Urlaub in Masuren. Ich hatte von der Wallfahrtskirche „Heiligenlinde“ mit ihrer 280-jährigen Orgel gehört und strebte dorthin.
Der Anblick überwältigte mich: Schon von außen wirkte die gelbe Barockkirche bezaubernd; und innen schien die Orgel mit ihren Seitenteilen, die Flügeln ähnelten, den Betrachter zu umarmen. Als sie ertönte, ging ich im Klang ganz unter.
Jede Stunde spielte der Organist fünfzehn Minuten lang. Ich hatte die zweite Viertelstunde zugehört und hastete, als sie zu Ende ging, Richtung Turmtreppe. Mit klopfendem Herzen wartete ich auf den Organisten - würde er eine Fremde an seinen Schatz rühren lassen?
Als er erschien - ein zarter, schwarz gekleideter Mann -, fragte ich vorsichtig: „Sprechen Sie Deutsch?“ Kopfschütteln. „Englisch?“ Schütteln. „Französisch?“ Nichts. „Italienisch?“ - „Polski. Ruski.“ Da zeigte ich auf mich und preßte heraus: „Organista“.

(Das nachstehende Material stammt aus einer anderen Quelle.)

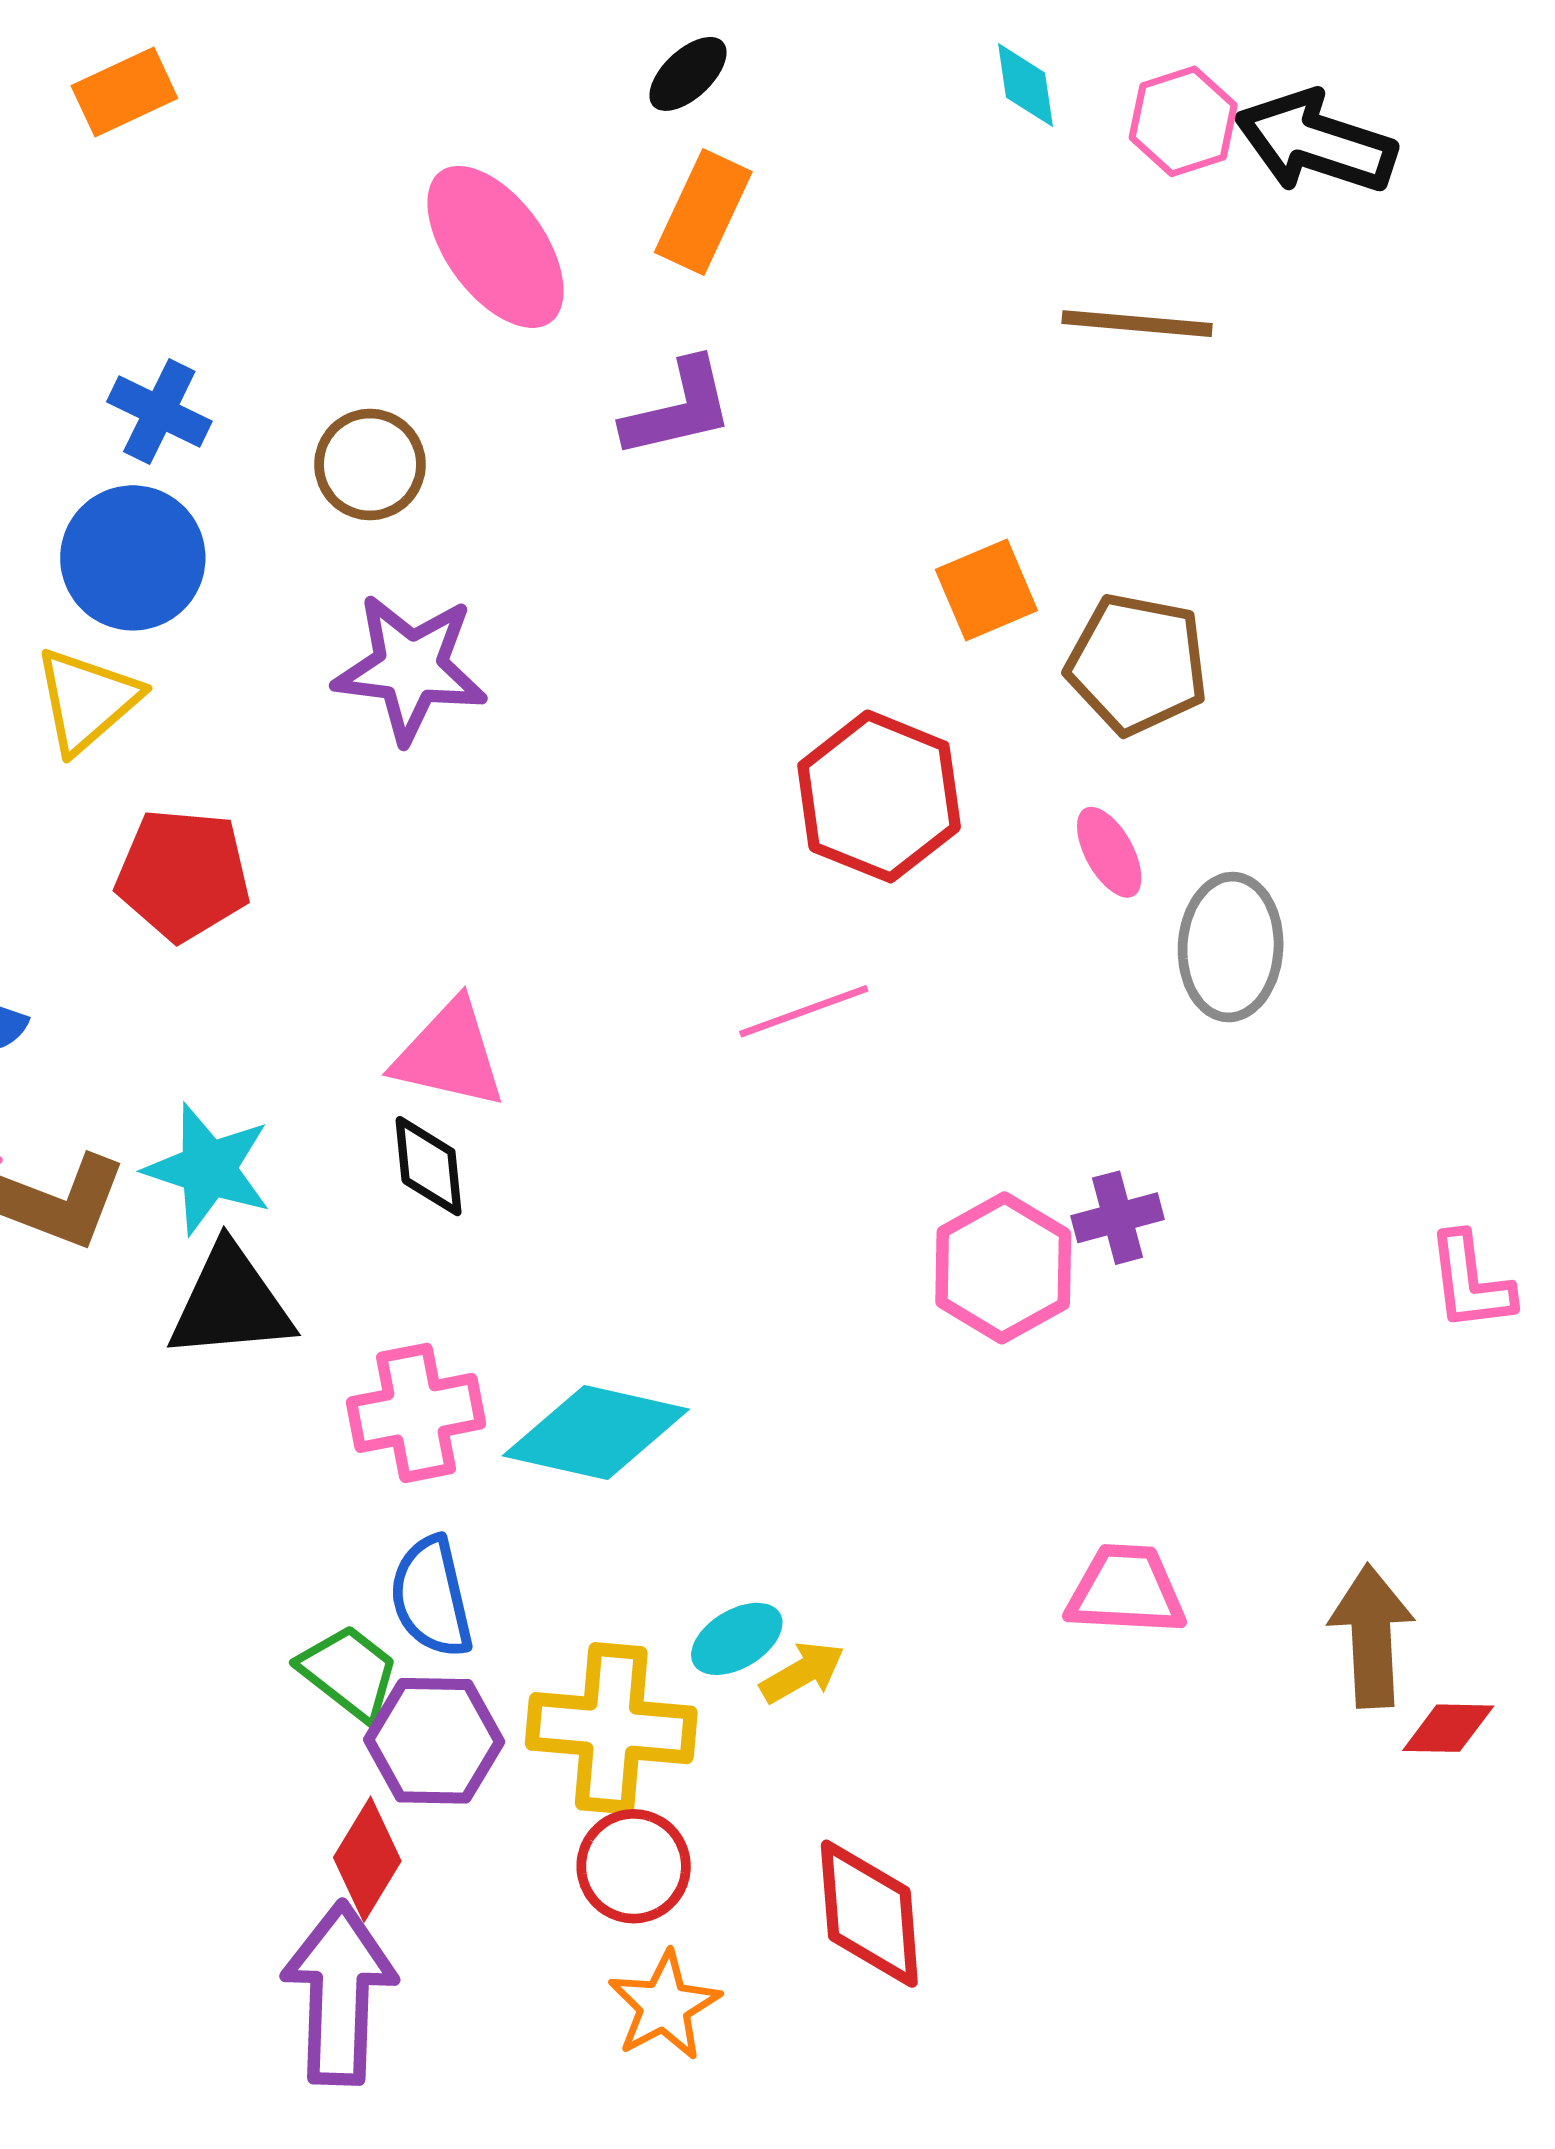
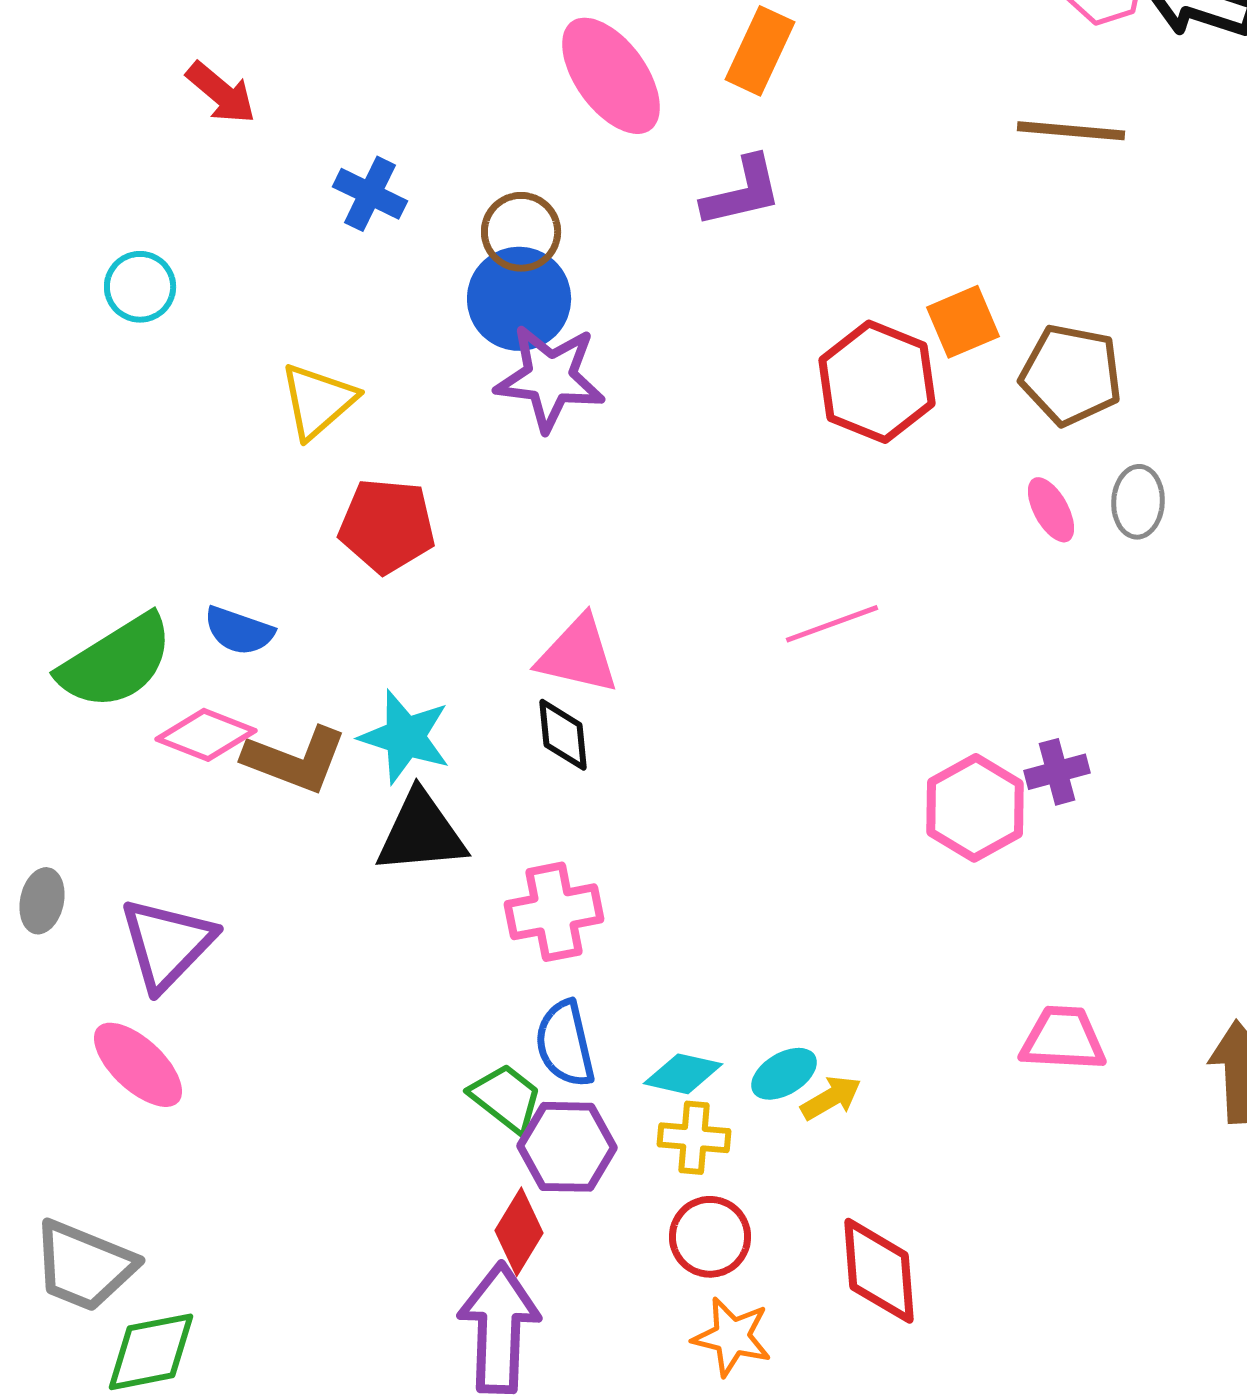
blue circle: (133, 558) -> (519, 299), moved
red hexagon: (879, 796) -> (877, 382), moved
gray ellipse: (1231, 947) -> (1138, 502), moved, size x0.7
cyan diamond: (596, 1432) -> (683, 1074), moved, size x0.6
yellow cross: (611, 1728) -> (694, 1138), size x0.6
orange star: (664, 2006) -> (732, 1337), turned -30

Der Meister wendete auf dem Absatz und tapste die Wendeltreppe hoch. Ich folgte ihm und wiederholte mein kostbares polnisches Wort für „danke“. Auf der Empore angekommen, drückte er seitlich einen Schalter und führte mich dann zur Orgelbank. Zögernd sah ich ihn an und nahm Platz, wobei ich ins Pedal „fiel“, denn meine Beine waren zu lang für die Einstellung der Bank. Da blieb mir nur, aus der Not einen Choral zu formen; die Hände traten hinzu, und ich improvisierte eine Viertelstunde lang. Freiwillig hörte ich auf, um die Geduld des Hausherrn nicht zu erschöpfen, und wir verabschiedeten uns schweigend.
Nachdem ich den Organisten noch zweimal angehört hatte (von unten, der Kirche aus), ging ich wie im Traum zu meinem Rad, das ich an den Fuß einer Parkbank gekettet hatte. Und wer saß auf der Bank? Der schwarze Herr, eine Zigarette rauchend. Ich setzte mich neben ihn, wollte noch einmal „djänkuje“ sagen - und mein Blick fiel auf seine Hand, die die Zigarette zum Mund führte. Er kannte die Veränderung, die sich jetzt in meinem Gesicht abspielen würde, denn ich sah, dass seine Finger keine Kuppen hatten, teilweise keine Nägel, manchmal fehlte das ganze obere Glied. Er sagte, was er oft gesagt haben muß: „Majdanek“. Ich ergriff außer mir seine freie Hand: dieselbe Verstümmelung. Jetzt ahnte ich auch, warum er so eigenartig „tapste“: fehlten ihm die Zehen?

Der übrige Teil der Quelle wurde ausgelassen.